I'm from Singapore, about to undertake a Master's in Flinders in 2015. I'm in a committed relationship with a man from Thailand, and we've been spending months researching ways on how we can be together in Australia.
Since knowing my Australia plans, he'd spent about 6mths gathering finances and documents to apply for a Working Holiday Visa. [Now, the requirements for Thai nationals to get a WHV are quite baffling (considering how I'd applied for one in the UK myself before) - they actually have to ballot for a place, go through a face to face interview with the Thai ministry, before being eligible to apply to Australia government!]
Anyway, long story short: he didn't get the WHV when balloting opened in July. We were crushed. Months spent researching de facto visa, student visas, etc and finding that marriage is the easiest and/or least costly option (at least in the short term).
I was/am reluctant to fast-forward our relationship and get married for visa reasons, though we are truly in love.
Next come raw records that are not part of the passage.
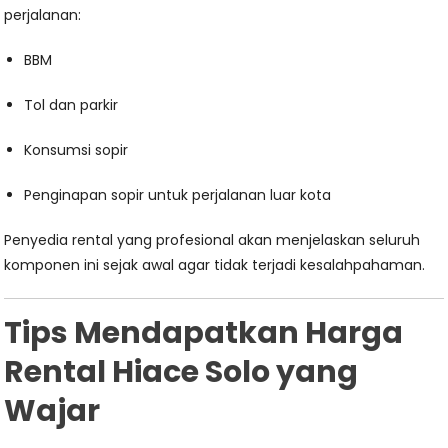
perjalanan:
BBM
Tol dan parkir
Konsumsi sopir
Penginapan sopir untuk perjalanan luar kota
Penyedia rental yang profesional akan menjelaskan seluruh
komponen ini sejak awal agar tidak terjadi kesalahpahaman.
Tips Mendapatkan Harga
Rental Hiace Solo yang
Wajar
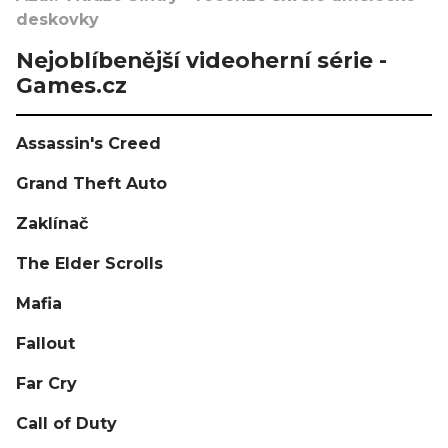
deskovky
Nejoblíbenější videoherní série -
Games.cz
Assassin's Creed
Grand Theft Auto
Zaklínač
The Elder Scrolls
Mafia
Fallout
Far Cry
Call of Duty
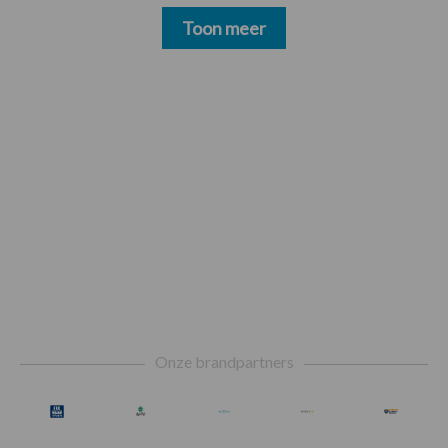
Toon meer
Footer
Onze brandpartners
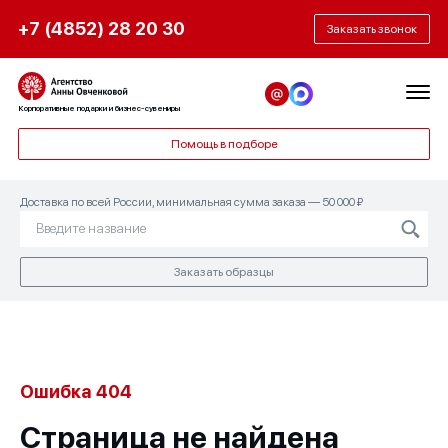
+7 (4852) 28 20 30
Заказать звонок
Корпоративные подарки и бизнес-сувениры
Помощь в подборе
Доставка по всей России, минимальная сумма заказа — 50 000 ₽
Заказать образцы
Ошибка 404
Страница не найдена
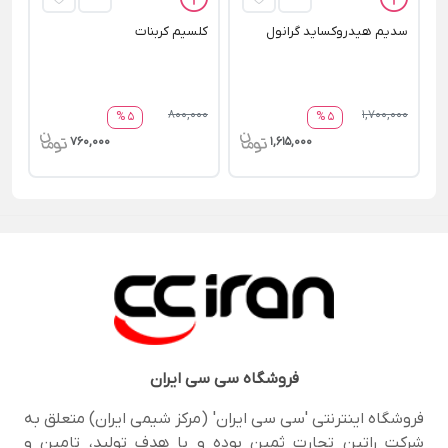
سدیم هیدروکساید گرانول
کلسیم کربنات
800,000
1,700,000
5 %
5 %
760,000
1,615,000
فروشگاه
سی سی ایران
فروشگاه اینترنتی 'سی سی ایران' (مرکز شیمی ایران) متعلق به
شرکت راتین تجارت ثمین بوده و با هدف تولید، تامین و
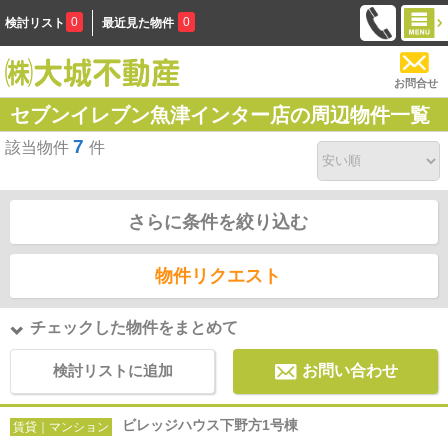
0
0
検討リスト
最近見た物件
お問合せ
セブンイレブン魚津インター店の周辺物件一覧
7
該当物件
件
さらに条件を絞り込む
物件リクエスト
チェックした物件をまとめて
検討リストに追加
お問い合わせ
ビレッジハウス下野方1号棟
賃貸｜マンション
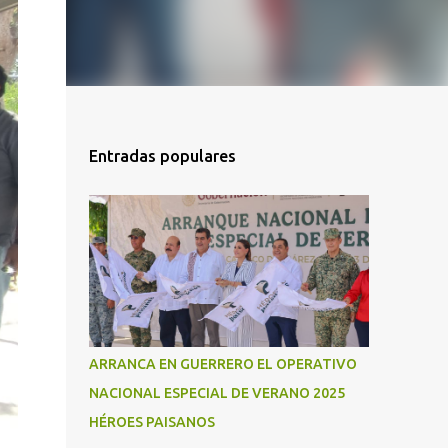
Entradas populares
ARRANCA EN GUERRERO EL OPERATIVO
NACIONAL ESPECIAL DE VERANO 2025
HÉROES PAISANOS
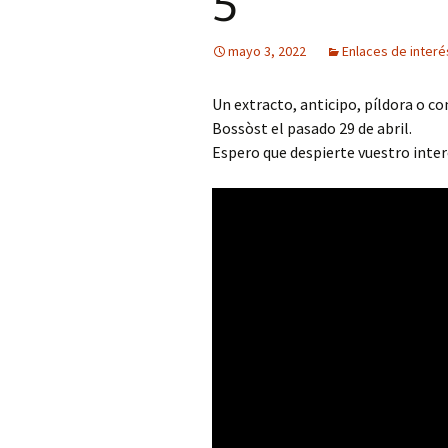
5′
Mis novedades
Poesía satírico-erótica
Relatos y di
editoriales
mayo 3, 2022
Enlaces de interé
Poesía ética
Relatos du
Un extracto, anticipo, píldora o c
Versos de viernes
Relatos irón
Bossòst el pasado 29 de abril.
Espero que despierte vuestro int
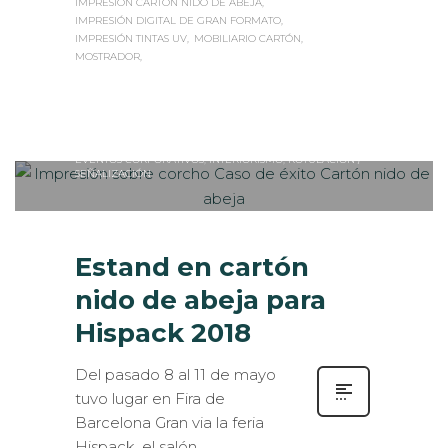
IMPRESIÓN CARTÓN NIDO DE ABEJA
IMPRESIÓN DIGITAL DE GRAN FORMATO
IMPRESIÓN TINTAS UV
MOBILIARIO CARTÓN
MOSTRADOR
Sabaté
MIÉRCOLES, 23 MAYO 2018
/
0
PUBLISHED IN
DISEÑO GRÁFICO
,
EVENTOS CORPORATIVOS
,
INTERIORISMO
,
ROTULACIÓN /
SEÑALIZACIÓN
Estand en cartón
nido de abeja para
Hispack 2018
Del pasado 8 al 11 de mayo
tuvo lugar en Fira de
Barcelona Gran via la feria
Hispack, el salón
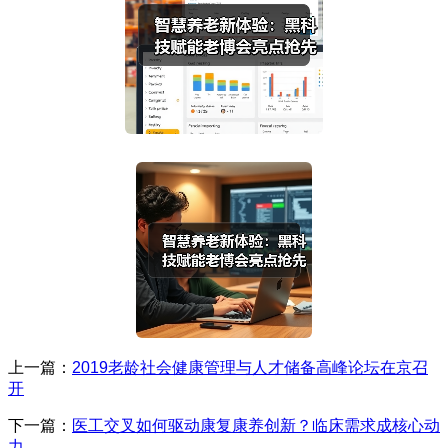
上一篇：
2019老龄社会健康管理与人才储备高峰论坛在京召
开
下一篇：
医工交叉如何驱动康复康养创新？临床需求成核心动
力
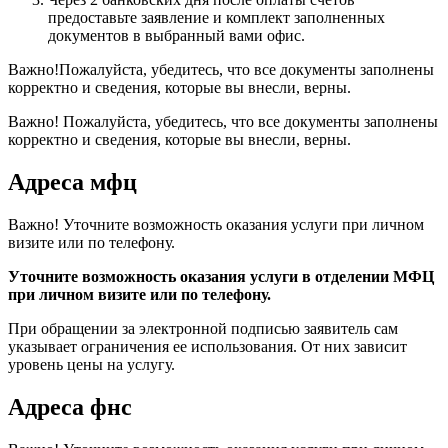
предоставьте заявление и комплект заполненных
документов в выбранный вами офис.
Важно!Пожалуйста, убедитесь, что все документы заполнены
корректно и сведения, которые вы внесли, верны.
Важно! Пожалуйста, убедитесь, что все документы заполнены
корректно и сведения, которые вы внесли, верны.
Адреса мфц
Важно! Уточните возможность оказания услуги при личном
визите или по телефону.
Уточните возможность оказания услуги в отделении МФЦ
при личном визите или по телефону.
При обращении за электронной подписью заявитель сам
указывает ограничения ее использования. От них зависит
уровень цены на услугу.
Адреса фнс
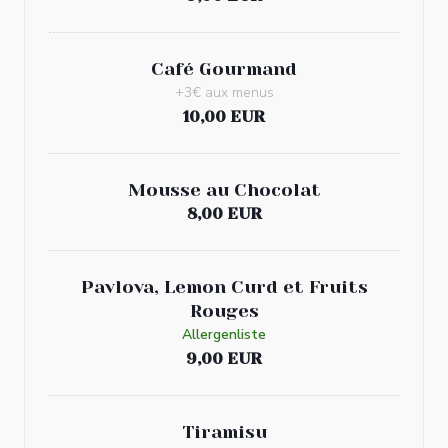
Café Gourmand
+3€ aux menus
10,00 EUR
Mousse au Chocolat
8,00 EUR
Pavlova, Lemon Curd et Fruits
Rouges
Allergenliste
9,00 EUR
Tiramisu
But things being the way they are, I think I would have to do that.
I have no doubt about our compatibility but I feel I need more information about potential financial repercussions for they may affect the new marriage.
1.	I will be struggling to make ends meet myself as an international student. How likely is it for me to find part-time jobs? I have 10 years of working experience in NGOs and corporations, mainly as an editor (book editor, and web editor). I have done translation into Chinese for 2 years. Note: I'm willing to take up hospitality and retail jobs.

2.	How likely is it for him to find full-time contract work (he would be able to work unlimited hours)?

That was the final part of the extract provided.